Foremost publisher and media ace, Dr Marcel Mbamalu, has been nominated to participate in the 2023 Jefferson Fellowships. Dr. Mbamalu is the publisher and editor-in-chief of Prime Business Africa, which also happens to be the only media outfit selected from Nigeria and the whole of Africa.
The Fellowship goes with the theme, Inequality in the US and Asia: Drivers, Consequences, and Policy Responses. It will run for three weeks between October 08, 2023 and October 28, 2023. The destinations for the Fellowship will be Hawaiʻi, Hong Kong and Japan. Ten other Fellows were selected from news organisations from the USA, Taiwan, and Bangladesh, which have two fellows each. Other countries are the Philippines, Hong Kong, Pakistan, and Fiji, with one fellow each.
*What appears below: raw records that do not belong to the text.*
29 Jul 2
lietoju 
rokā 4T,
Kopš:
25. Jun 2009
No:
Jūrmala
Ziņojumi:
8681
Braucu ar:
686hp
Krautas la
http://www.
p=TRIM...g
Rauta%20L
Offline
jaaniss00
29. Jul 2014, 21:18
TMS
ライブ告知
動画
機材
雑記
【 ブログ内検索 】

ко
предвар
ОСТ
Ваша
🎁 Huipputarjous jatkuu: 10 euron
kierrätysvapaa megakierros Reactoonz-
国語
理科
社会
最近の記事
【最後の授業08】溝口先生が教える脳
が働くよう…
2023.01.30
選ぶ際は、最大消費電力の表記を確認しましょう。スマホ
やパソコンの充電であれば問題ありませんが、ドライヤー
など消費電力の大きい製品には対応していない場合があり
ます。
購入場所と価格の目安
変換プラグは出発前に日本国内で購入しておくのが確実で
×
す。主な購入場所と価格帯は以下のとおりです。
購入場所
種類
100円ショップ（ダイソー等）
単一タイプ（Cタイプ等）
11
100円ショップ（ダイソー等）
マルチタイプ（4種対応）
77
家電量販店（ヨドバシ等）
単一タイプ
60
According to the Fellowship schedule released by Emilie Parry of the EWC, the three-week dialogue, reporting, and hybridized travel program “will contextualize and compare widening disparities of income, wealth, and opportunity within the United States and Asia. The program will enable journalists to better understand the distributional consequences of technological change, globalization, and market reforms, which arguably favor skilled over unskilled labor, capital over labor, and urban and coastal areas over rural areas”. The journalist will also deliberate on the relationship between inequality and access to education, healthcare, financing and credit, housing, and infrastructure. The discussion will be done in the context of the main drivers of inequality such as gender-related disparities in opportunities as well as racial, ethnic, and nativist discrimination. The three-week parley will also explore the effects of the politicization of inequality on the disparities in public trust and the ways in which affected countries are responding.
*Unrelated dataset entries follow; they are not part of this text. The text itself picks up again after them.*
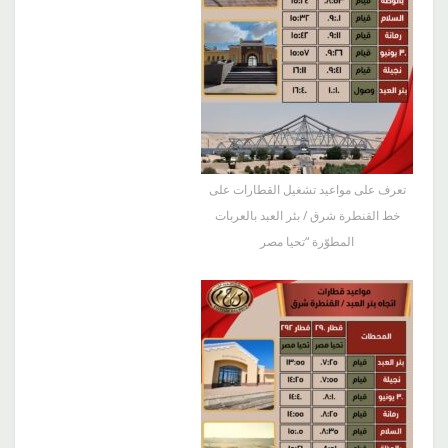
تعرف على مواعيد تشغيل القطارات على
خط القنطرة شرق / بئر العبد بالعربات
المطوّرة “تحيا مصر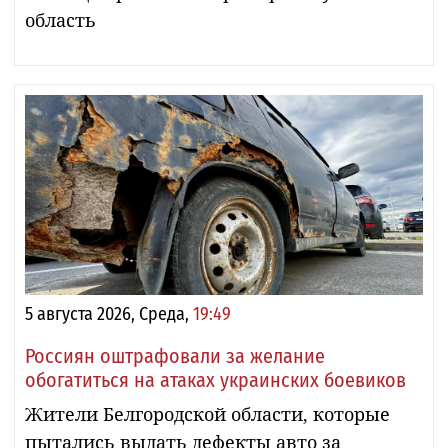
область
5 августа 2026, Среда,
19:49
Россиян оштрафовали за желание
обогатиться на атаках украинских боевиков
Жители Белгородской области, которые
пытались выдать дефекты авто за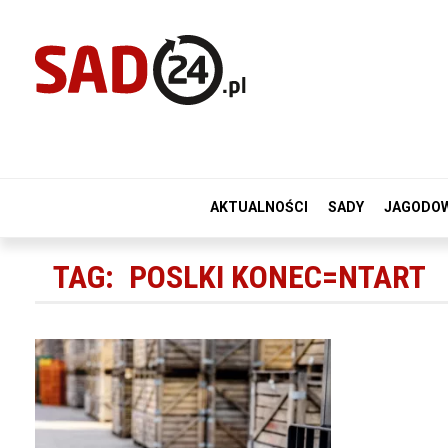
AKTUALNOŚCI
SADY
JAGODO
TAG:
POSLKI KONEC=NTART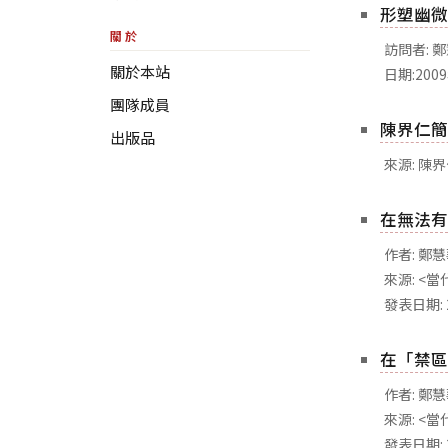
形塑幽微
關於
訪問者: 
關於本站
日期:200
團隊成員
陳界仁簡
出版品
來源: 陳
在無法有
作者: 鄭
來源: <當
發表日期: 
在「禁區
作者: 鄭
來源: <當
發表日期: 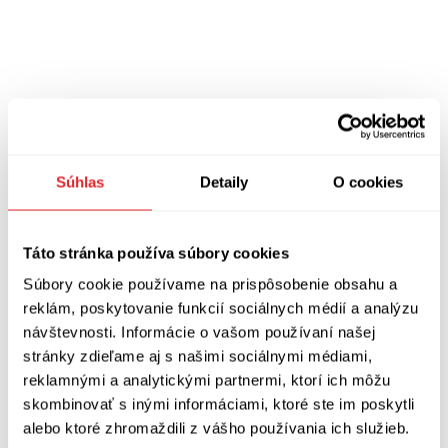
Súhlas
Detaily
O cookies
Táto stránka používa súbory cookies
Súbory cookie používame na prispôsobenie obsahu a
reklám, poskytovanie funkcií sociálnych médií a analýzu
návštevnosti. Informácie o vašom používaní našej
stránky zdieľame aj s našimi sociálnymi médiami,
Pre viac podobných článkov pozrite najnovšie zo sekcie
Správy
reklamnými a analytickými partnermi, ktorí ich môžu
skombinovať s inými informáciami, ktoré ste im poskytli
alebo ktoré zhromaždili z vášho používania ich služieb.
The inequality situation in the US will form a test case for the Fellows as inequality has risen to a 50 year high despite low rates of poverty and unemployment. The important factors in this irony will come into play, for example, the US states worst and least affected by inequality and the impacts of policies, institutions, and demographics in the disparity. The program schedule also indicates that “The 2023 Jefferson Fellowships program will begin in Honolulu with expert-led sessions on inequality in the US and the Asia Pacific region.
Journalists will additionally share perspectives from their own countries on the drivers, consequences, and policy responses related to inequality through topic papers and presentations. Site visits in Honolulu will also provide opportunities to observe how growing inequity is affecting one of United States’ most racially and ethnically diverse states and how policymakers and grassroots organizations are responding”.
The Asia region attracts interest in the program as inequality has also worsened despite remarkable economic growth as typified by Hong Kong seen as “one of the world’s richest and most inequitable cities”. On the positive side of inequality, Japan will be a destination for the Fellows, who will study the country’s example as the “most equitable developed countries due to income and inheritance tax policies”.
The Jefferson Fellowships are powered by a substantial grant from The Freeman Foundation, which is also boosted by contributions from news organizations, foundations, US Embassies, and the East-West Center.
Dr Mbamalu’s selection speaks to the rising profile of Prime Business Africa. Dr Mbamalu was also part of the 15-man global team that covered the US 2020 presidential elections, which produced Joe Biden as President.